There’s no such thing as a wrong time in true love or a genuine relationship. You should rather ask yourself what wrong timing means in your case. If the distance was an issue, with one partner going away for a while, it simply means your relationship or bond wasn’t strong enough to withstand it.

And if you’re the “right person” to get dumped at the wrong time, it implies your partner didn’t think of you as the one. If they did, they would have made things work instead of losing you.

“For example, if you’ve broken up with somebody and you say ‘Well you know, the right person, wrong time’ but they’re the one who broke up with you, you’re not the right person for them,” she explains.

They can be stringing you along

Just because two people are dating doesn’t mean they share the same intentions. Your partner may be stringing you along and you wouldn’t even know. In a different video, Anna breaks down reasons someone can keep you around without promising commitment.
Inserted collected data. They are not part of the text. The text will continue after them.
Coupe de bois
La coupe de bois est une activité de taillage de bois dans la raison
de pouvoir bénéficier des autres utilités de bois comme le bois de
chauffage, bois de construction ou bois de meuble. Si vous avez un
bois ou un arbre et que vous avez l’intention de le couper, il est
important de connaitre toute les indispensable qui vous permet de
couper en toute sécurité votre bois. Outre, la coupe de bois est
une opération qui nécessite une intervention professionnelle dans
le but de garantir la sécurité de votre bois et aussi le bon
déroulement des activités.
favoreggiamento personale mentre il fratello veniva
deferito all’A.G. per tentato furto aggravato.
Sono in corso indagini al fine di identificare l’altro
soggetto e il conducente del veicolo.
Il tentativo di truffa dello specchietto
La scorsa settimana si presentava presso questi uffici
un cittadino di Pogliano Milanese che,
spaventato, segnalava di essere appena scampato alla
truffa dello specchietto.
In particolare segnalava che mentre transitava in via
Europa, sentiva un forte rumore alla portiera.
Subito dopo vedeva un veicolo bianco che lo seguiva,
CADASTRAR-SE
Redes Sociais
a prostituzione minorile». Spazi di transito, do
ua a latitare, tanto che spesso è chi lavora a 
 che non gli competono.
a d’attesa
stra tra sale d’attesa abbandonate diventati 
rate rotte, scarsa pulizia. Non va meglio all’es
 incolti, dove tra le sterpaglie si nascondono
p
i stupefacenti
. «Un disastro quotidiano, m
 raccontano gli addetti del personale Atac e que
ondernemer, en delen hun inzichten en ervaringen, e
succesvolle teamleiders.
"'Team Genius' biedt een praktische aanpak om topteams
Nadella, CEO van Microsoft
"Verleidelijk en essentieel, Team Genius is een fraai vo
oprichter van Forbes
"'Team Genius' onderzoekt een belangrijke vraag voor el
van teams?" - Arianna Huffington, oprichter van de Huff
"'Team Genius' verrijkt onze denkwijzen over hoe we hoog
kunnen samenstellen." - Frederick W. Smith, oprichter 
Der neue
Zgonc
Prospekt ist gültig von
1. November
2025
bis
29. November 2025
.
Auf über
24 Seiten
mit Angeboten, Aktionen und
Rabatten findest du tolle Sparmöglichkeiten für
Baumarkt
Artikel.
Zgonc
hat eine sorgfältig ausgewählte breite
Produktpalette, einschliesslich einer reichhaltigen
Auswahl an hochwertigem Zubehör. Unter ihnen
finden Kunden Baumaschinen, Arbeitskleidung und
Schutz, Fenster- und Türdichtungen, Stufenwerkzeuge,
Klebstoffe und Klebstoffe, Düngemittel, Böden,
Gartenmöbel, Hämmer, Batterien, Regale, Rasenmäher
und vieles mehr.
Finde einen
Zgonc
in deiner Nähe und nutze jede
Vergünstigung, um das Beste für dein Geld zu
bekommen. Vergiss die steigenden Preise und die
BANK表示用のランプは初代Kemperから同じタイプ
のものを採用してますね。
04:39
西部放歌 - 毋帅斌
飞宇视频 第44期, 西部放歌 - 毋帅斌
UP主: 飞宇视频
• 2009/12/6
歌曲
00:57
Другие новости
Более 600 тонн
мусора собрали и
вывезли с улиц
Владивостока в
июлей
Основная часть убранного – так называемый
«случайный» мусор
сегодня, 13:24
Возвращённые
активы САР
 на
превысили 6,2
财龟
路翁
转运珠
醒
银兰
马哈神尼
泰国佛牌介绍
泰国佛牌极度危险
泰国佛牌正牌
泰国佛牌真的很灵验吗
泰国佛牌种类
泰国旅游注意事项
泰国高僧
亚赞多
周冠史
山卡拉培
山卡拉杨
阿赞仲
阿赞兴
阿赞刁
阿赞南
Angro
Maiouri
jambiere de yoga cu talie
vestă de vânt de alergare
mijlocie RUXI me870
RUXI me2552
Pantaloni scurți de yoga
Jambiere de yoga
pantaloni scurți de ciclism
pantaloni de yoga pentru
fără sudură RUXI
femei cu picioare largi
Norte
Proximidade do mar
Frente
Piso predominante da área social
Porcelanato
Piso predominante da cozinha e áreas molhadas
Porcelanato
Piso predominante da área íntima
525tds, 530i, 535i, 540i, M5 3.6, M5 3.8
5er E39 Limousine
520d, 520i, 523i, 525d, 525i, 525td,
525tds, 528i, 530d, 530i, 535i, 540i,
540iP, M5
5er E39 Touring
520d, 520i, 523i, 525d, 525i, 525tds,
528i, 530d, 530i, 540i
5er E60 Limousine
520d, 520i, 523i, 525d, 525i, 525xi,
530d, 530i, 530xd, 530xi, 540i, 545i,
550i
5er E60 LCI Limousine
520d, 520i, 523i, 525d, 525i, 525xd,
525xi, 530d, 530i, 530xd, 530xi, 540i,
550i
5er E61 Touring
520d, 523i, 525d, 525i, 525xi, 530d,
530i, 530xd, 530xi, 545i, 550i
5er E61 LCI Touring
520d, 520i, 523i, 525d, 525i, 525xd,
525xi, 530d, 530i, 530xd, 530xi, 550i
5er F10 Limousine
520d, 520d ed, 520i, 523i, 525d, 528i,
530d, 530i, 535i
They’re keeping you around as a potential option. Should they feel they are ready to commit and settle down one day? But that’s not today or tomorrow or anytime soon. So they string you along, keeping you waiting.

Your attention and efforts stroke your partner’s ego. Obviously, he feels good when you’re available at his beck and call, even though he gives the bare minimum.

They get all the emotional benefits and support from you, without having to commit. This is called “girlfriend/boyfriend privileges” that fall into their lap despite the lack of commitment.

They are keeping their options open. This is a hard pill to swallow, but your partner may be waiting for someone better to come his way while stringing you along.

Anna is the co-founder of the dating solution website The Relationship Place, an internationally published and number 1 best-selling author of four self-help books, an acclaimed life coach and relationship expert on TV shows. She holds accredited qualifications in counselling, life coaching, psychotherapy and neuro linguistic programming.